Ölüm saçan dereye 'tertemiz akıyor' raporu

Bursa'da kaynağını Uludağ'dan alan ve Marmara Denizi'ne dökülen derelerin zehir saçan görüntüsü devam ediyor. Bursa Çevre Şehircilik İl Müdürlüğü, halen siyah ve kızıl akan dere için 'temiz akıyor' raporu hazırlayıp vatandaşa CİMER üzerinden cevap yolladı.

Son Güncelleme:

Şubat ayında salınan kimyasal atıklar sebebiyle simsiyah akan Samanlı Deresi yapılan haberlerle gündeme gelmişti. Yapılan haberler ve şikayetçi vatandaşların durumu Cumhurbaşkanlığı'na bildirmesinin ardından Bursa Çevre, Şehircilik ve İklim İl Müdürlüğü konunun araştırılması için harekete geçti.

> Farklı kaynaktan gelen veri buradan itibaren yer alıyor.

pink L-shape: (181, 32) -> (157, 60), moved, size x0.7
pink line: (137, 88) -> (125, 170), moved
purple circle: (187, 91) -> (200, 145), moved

İl Müdürlüğü'nün yaptığı incelemenin ardından ihbarcı vatandaşa şu cevap verildi:

"İlimiz sınırlarında yer alan Nilüfer Çayındaki kirlilik ve Samanlı Deresindeki deşarjlardan bahsedilmekte olup gereğinin yapılması istenmiştir. İl Müdürlüğümüz teknik elemanlarınca İlimiz sınırlarından geçen derelere etkisi olabilecek alıcı ortama deşarjı olan işletmelerde rutin ya da şikayete istinaden 2872 sayılı Çevre Kanunu ve bu kanuna bağlı yönetmelikler çerçevesinde denetimler yapılmakta ve herhangi bir uygunsuzluğun tespiti halinde ise idari yaptırımlar uygulanmaktadır. Bahse konu Samanlı derede yapılan denetim neticesinde alıcı ortama herhangi bir arıtmasız deşarj görülmemiş olup İl Müdürlüğümüzce konun takibi yapılmaktadır.”

DERELER HALA ZEHİR AKMAYA DEVAM EDİYOR

Simsiyah akan derenin bulunduğu noktada açıklama yapan Doğayı ve Çevreyi Koruma Derneği (DOĞADER) Başkanı Sedat Güler, “Bariz bir şekilde kirletilmiş ve arıtılmadan gelen suyun Uludağ’dan gelen içme suyu ile karıştığını görüyoruz. Yakın zamanda hassas bir vatandaşımız konuyla ilgili Cumhurbaşkanlığı İletişim Merkezi'ne (CİMER) şikâyet dilekçesi veriyor. Bunun üzerine Çevre, Şehircilik ve İklim Değişikliği İl Müdürlüğü’nün verdiği cevap ise şaşkınlığımızı bir kat daha arttırmıştır. Bahse konu Samanlı derede yapılan denetim neticesinde alıcı ortama herhangi bir arıtmasız deşarj görülmemiş olup İl Müdürlüğümüzce konunun takibi yapılmaktadır” deniyor.

 Fakat biz burada yeniden yaptığımız incelemede suyun arıtılmadığına şahit oluyoruz. Çoğu artıma tesisi eski teknoloji olduğu için biyolojik ve kimyasal arıtma gerçekleştiremiyor, çünkü çökertme sistemi ile çalışıyorlar. Yakın zamanda Marmara'da müsilaj kabusu yeniden hortlarsa kimse şaşırmasın” ifadelerini kullandı.

Asıl tehlikenin su ve gıda krizi olduğunu söyleyen Güler, ”Nilüfer Çayı, Bursa’nın kangreni hâline geldi. Uludağ’da içilebilir nitelikte olan su Samanlı dereden 200 kilometre yol çizerek Marmara denizine dökülene kadar bu hâle geliyor. Önümüzde bizi bekleyen en büyük tehlikenin gıda ve su krizi olduğunu görüyoruz ve buna biran önce tedbir alınmasını istiyoruz. Fakat 2021 yılında kâğıt üzerinde yapılan değişiklik ile dördüncü derece su kalitesini listeden çıkartıp üçüncü dereceye almışlar. Şimdi biz bu suyla mı tarım yapacağız, bu suyla mı hayvanlarımızı sulayacağız?” diye konuştu.